改訂新版 世界大百科事典 「チワン(壮)族」の意味・わかりやすい解説
チワン(壮)族 (チワンぞく)
Zhuàng zú
中国,広西チワン(壮)族自治区を中心に,雲南・広東・貴州・湖南の諸省に居住する少数民族。人口は約1555万余(1990)をかぞえ,そのうち広西チワン族自治区が90%を占める。中国少数民族のなかでは人口がもっとも多い。中国の文献ではかつて獞族,解放後僮族と書かれていたが,現在は壮族と改められている。広西地域での民族の歴史は古く,秦の勢力が及ぶ以前,広西・広東一帯に居住していた百越の一部,西甌(せいおう)・駱越(らくえつ)は彼らの祖先とみなされている。その文化は青銅鉄器時代に入っており,この地域で出土する銅鼓はその特色を示している。その後,唐の羈縻(きび)州となり,宋,明代に土司(どし)制度が設けられ,明代中期から清代に至るまで漢人官吏による直接統治政策が推進された(改土帰流)。それゆえ文化面から見れば,チワン族の文化は漢文化の影響を深く受けている。チワン語はチベット語系チワン・トン語族チワン・タイ語支に属し,南北の二大方言に分かれる。南宋代に漢字をもとに独自の文字がつくられたが,使用範囲はせまく,漢文が多く用いられた。1955年にはローマ字をもとにしたチワン語文字が制定されている。
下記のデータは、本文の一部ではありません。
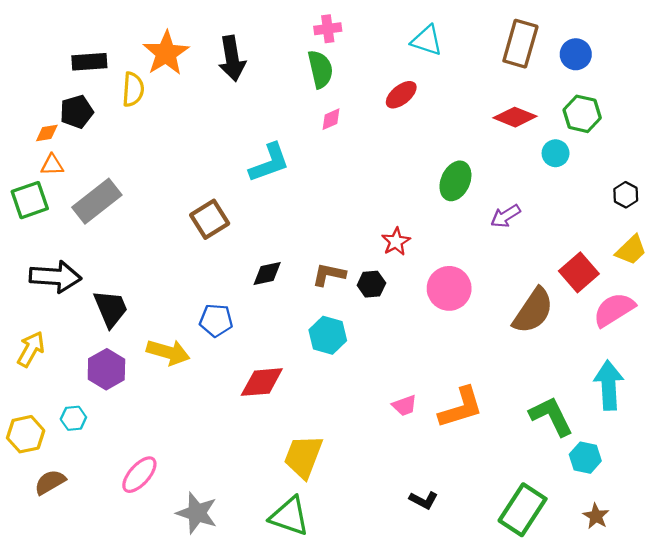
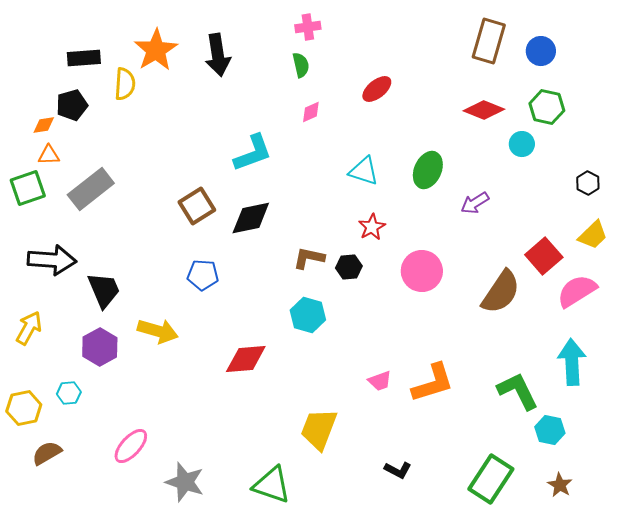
cyan triangle: (427, 40) -> (364, 171), moved
green semicircle: (320, 69) -> (301, 65), size x0.7
black diamond: (267, 274) -> (251, 218), moved, size x1.4
blue pentagon: (216, 320) -> (203, 275), moved
yellow trapezoid: (303, 457) -> (319, 429), moved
広西地区では山脈が相連なり,その間を流れる幾多の河川と山地との間には,狭小な平野や盆地が多数存在する。チワン族はこの平野や丘陵地帯に居住しておもに農耕を営む。気候は亜熱帯性気候に属し,おもな農作物は稲(水稲),トウモロコシ,いも類で,一年に二期作,場所により三期作も可能である。その他サトウキビ,バナナ,竜眼肉,レイシ,パイナップル,マンゴー等の亜熱帯作物を産する。住居の様式は多くがこの地域の漢族と同じだが,場所によってはまだ古い伝統的な様式が残っている。それは干欄(干闌),麻欄とよばれる杭上家屋で,下の階では牛,豚,鶏などの家畜が飼われ,あるいは農具,燃料等が置かれる。多くは一夫一妻婚に基づく小家族で,結婚後〈不落夫家〉とよばれる習俗がある。それは花嫁が結婚式後ただちに新郎の家から実家に戻って暮らすことで,夫の家には農繁期か祭日にしか行かず,子供を生んでから夫の家に引き移る。この習俗は解放前盛んであったという。また同姓の父系親族集団があり,集団内では結婚できない。宗教は多神教で,巨石,古い樹木,高山,土地,鳥,祖先等を崇拝する。唐代以後,道教の影響を受け,人々はいつもなかば職業的な道公に悪霊ばらいを依頼した。その費用はきわめて高かった。近代以後,外国の宣教師が都市に来てキリスト教を伝えたが,都市の一部の住民に限られた。祭日はこの地域の漢族とだいたい同じであるが,なかには特色のある祭日もある。たとえば旧暦の2月2日は土地神の生誕日であり,農事の開始となる。この日から春の祭り以後の親戚のたずね歩きは中止せねばならない。当日はどんな客も親戚も招かず食事をする。4月8日は牛王の生誕日で,牛小屋で紙銭を焼き,神に供えるもち米の飯を牛に食べさせる。6月6日は田の神を祭り,1束の稲をたんぼにつきさし,豊作を祈願する。この日,家ではちまきをつくり,漢族の親戚を招いて返礼をする。5月の端午のときに漢族がチワン族の親戚を招くからである。9月9日には野外で稲草の小屋を建て,祭祀の後これを焼いて火神を送る。火災から免れることを祈り,晩になっても灯をつけない。そのほかチワン族では老若男女を問わず唱歌が盛んに行われる。たとえば歌垣(歌墟(かきよ))は毎年数回,未婚の男女が中心となり村はずれの空地で多くの人々を集めて開催される。服装は大部分漢族と変わらないが,まだ多くの地方で民族独自のものが残っている。ある地域では女たちは今日でも襟なしで,左前に着る黒の上衣を着用し,黒の幅の広いズボンをはく。頭は四角い小さな頭巾で包む。このようにさまざまの面でチワン族独自の文化や風習を見ることができるが,自治区が成立してからかなりの年月がたち,産業,文化,社会等の面での変貌もいちじるしい。